For the entries that follow, restate word for word the line containing "03 febrero, 2012 11:17", the line containing "Abonnez-vous", and every line that lies between them.

Segment Start: RECORDED INFORMATION

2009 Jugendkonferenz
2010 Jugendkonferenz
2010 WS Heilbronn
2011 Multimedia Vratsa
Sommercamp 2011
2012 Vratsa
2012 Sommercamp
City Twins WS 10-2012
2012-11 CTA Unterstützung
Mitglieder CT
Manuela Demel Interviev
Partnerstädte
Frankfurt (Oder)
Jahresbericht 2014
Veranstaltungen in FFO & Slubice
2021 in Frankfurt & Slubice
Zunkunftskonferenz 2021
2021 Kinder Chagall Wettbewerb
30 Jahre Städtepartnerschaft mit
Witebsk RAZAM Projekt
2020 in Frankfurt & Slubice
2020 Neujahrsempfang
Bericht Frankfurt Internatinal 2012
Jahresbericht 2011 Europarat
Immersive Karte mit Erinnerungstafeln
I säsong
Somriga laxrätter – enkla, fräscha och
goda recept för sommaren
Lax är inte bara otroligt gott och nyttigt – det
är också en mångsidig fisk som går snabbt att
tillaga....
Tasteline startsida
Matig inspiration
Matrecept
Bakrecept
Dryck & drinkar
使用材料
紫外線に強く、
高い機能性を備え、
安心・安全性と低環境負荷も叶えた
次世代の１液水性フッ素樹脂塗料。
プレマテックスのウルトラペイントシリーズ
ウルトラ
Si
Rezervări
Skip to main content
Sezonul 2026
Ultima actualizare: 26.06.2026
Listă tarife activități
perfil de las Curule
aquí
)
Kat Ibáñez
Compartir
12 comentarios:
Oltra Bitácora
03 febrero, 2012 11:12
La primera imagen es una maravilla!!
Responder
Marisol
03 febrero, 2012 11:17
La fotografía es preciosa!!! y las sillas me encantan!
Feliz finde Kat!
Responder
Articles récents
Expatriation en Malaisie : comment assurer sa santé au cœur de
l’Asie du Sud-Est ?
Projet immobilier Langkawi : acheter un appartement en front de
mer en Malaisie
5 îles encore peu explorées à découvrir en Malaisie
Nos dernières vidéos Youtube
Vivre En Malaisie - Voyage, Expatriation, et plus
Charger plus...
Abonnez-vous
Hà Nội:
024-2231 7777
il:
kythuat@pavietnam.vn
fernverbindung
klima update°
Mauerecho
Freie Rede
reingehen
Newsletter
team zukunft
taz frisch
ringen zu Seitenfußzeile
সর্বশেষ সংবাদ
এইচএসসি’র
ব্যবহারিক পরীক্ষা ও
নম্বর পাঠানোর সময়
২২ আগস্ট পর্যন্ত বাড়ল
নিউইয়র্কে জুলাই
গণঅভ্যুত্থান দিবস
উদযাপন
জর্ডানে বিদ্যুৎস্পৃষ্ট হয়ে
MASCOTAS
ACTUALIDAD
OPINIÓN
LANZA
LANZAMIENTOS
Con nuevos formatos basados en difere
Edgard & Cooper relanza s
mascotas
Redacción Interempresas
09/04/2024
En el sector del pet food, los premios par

Segment End: RECORDED INFORMATION

- _SOLUTION FOR THIS PROBLEM_
03 febrero, 2012 11:17
La fotografía es preciosa!!! y las sillas me encantan!
Feliz finde Kat!
Responder
Articles récents
Expatriation en Malaisie : comment assurer sa santé au cœur de
l’Asie du Sud-Est ?
Projet immobilier Langkawi : acheter un appartement en front de
mer en Malaisie
5 îles encore peu explorées à découvrir en Malaisie
Nos dernières vidéos Youtube
Vivre En Malaisie - Voyage, Expatriation, et plus
Charger plus...
Abonnez-vous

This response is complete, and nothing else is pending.